I’m looking for walnut boards preferably. Preferably 1/8” thick, but i suppose 1/4” would do fine. I need at least 9” wide, and at least 18” long. Longer is okay. 

As a last resort, i could likely use a veneer if it’s on the thicker side.

Any suggestions? I’m open to suggestions to other types of wood if it can be gotten in the size i want. It simply has to contrast nicely with cedar. 

Normally i use Rockler, Bell Forest, Woodcraft, or The Wood & Shop. Can’t find this size boards on either of those. 



Sent from my iPhone using Tapatalk


----------



## CharleyL (Feb 28, 2009)

You should try here. He specializes in thin woods for crafters. 

https://www.richardscraftwood.com/

Charley


----------



## difalkner (Jan 3, 2012)

When I built the cross for our church I resawed both the Walnut and Curly Maple down to about 1/4" for some pieces and 5/16" for others. The boards were 7" to 9" wide and about 7' to 8' long. I ran them through the planer to clean up a bit and then through the drum sander for final thicknessing. 

How wide can you resaw a board?

David


----------



## gdonham1 (Oct 31, 2011)

I have had problems with thin boards warping and cupping. I would recommend paper backed veneer if that is practical for your project. Trying to get thin boards flat enough to use can be problematic. Veneer with a paper back is stable and easy to adhere. You can also get the psa type of veneer but that can be really hard to position before some little part sticks and you have a hole ripped in the veneer trying to get that little spot unstuck.
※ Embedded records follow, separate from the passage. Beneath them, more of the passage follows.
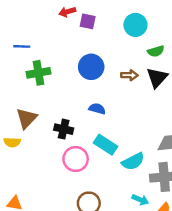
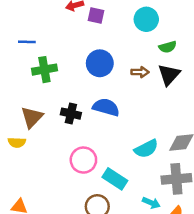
blue semicircle: (97, 109) -> (106, 107), size x1.5
black cross: (64, 129) -> (71, 114), moved
cyan rectangle: (106, 145) -> (115, 179), moved
cyan semicircle: (133, 161) -> (146, 149), moved

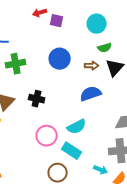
green semicircle: (168, 47) -> (105, 48), moved
blue semicircle: (106, 107) -> (91, 94), moved, turned -35
cyan semicircle: (146, 149) -> (77, 127), moved

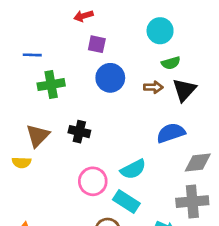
purple square: (57, 21) -> (97, 44), moved
blue semicircle: (91, 94) -> (171, 133), moved

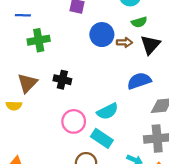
blue circle: (110, 78) -> (102, 35), moved

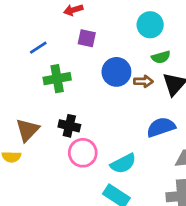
blue line: (23, 15) -> (38, 48), moved, turned -35
green cross: (39, 40) -> (57, 79), moved
pink circle: (74, 121) -> (83, 153), moved

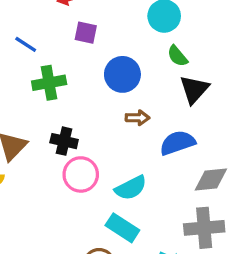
blue line: (38, 48) -> (26, 44), turned 66
green semicircle: (161, 57) -> (177, 56), turned 66
brown arrow: (143, 81) -> (137, 118), moved

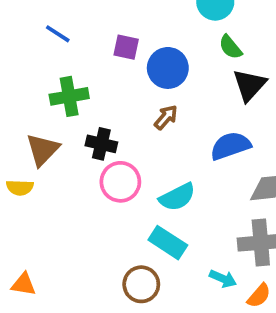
purple square: (86, 33) -> (126, 47), moved
green cross: (49, 83) -> (69, 96), moved
brown arrow: (137, 118) -> (166, 117), moved, turned -50

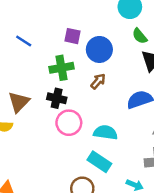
blue line: (58, 34) -> (24, 41), moved
green cross: (69, 96) -> (62, 68), moved
cyan semicircle: (177, 197) -> (105, 132), turned -145

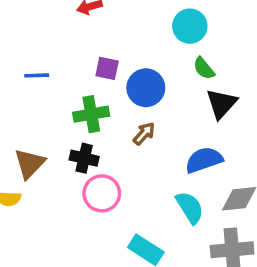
blue line: (24, 41) -> (37, 75), turned -35
cyan semicircle: (105, 132) -> (190, 207), moved, turned 50

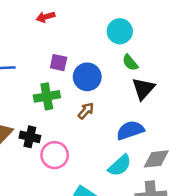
black cross: (84, 158) -> (30, 137), moved
cyan semicircle: (190, 207) -> (120, 165), turned 80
I know Woodcraft caries wider veneer rolls. You can also internet order and get what ever species you want.

Good Luck


----------



## difalkner (Jan 3, 2012)

If you plan on going the veneer route, check with Certainly Wood in NY. I've been buying from them since they opened in the 80's and they often have thicker veneers available.

David


----------



## sreilly (May 22, 2018)

I was going to suggest resawing as well but it sounds like you have some choices on thicker veneers.


----------



## mgmine (Jan 16, 2012)

Do a search for door skins in whatever kind of wood you want.


----------



## Mickeyfolse (Feb 1, 2019)

Thank you all for the help. Looking stone of the suggested sites now. And ive also found my preferences at Ocooch hardwoods. I prefer 1/8” for my projects.

Thanks again! 


Sent from my iPhone using Tapatalk


----------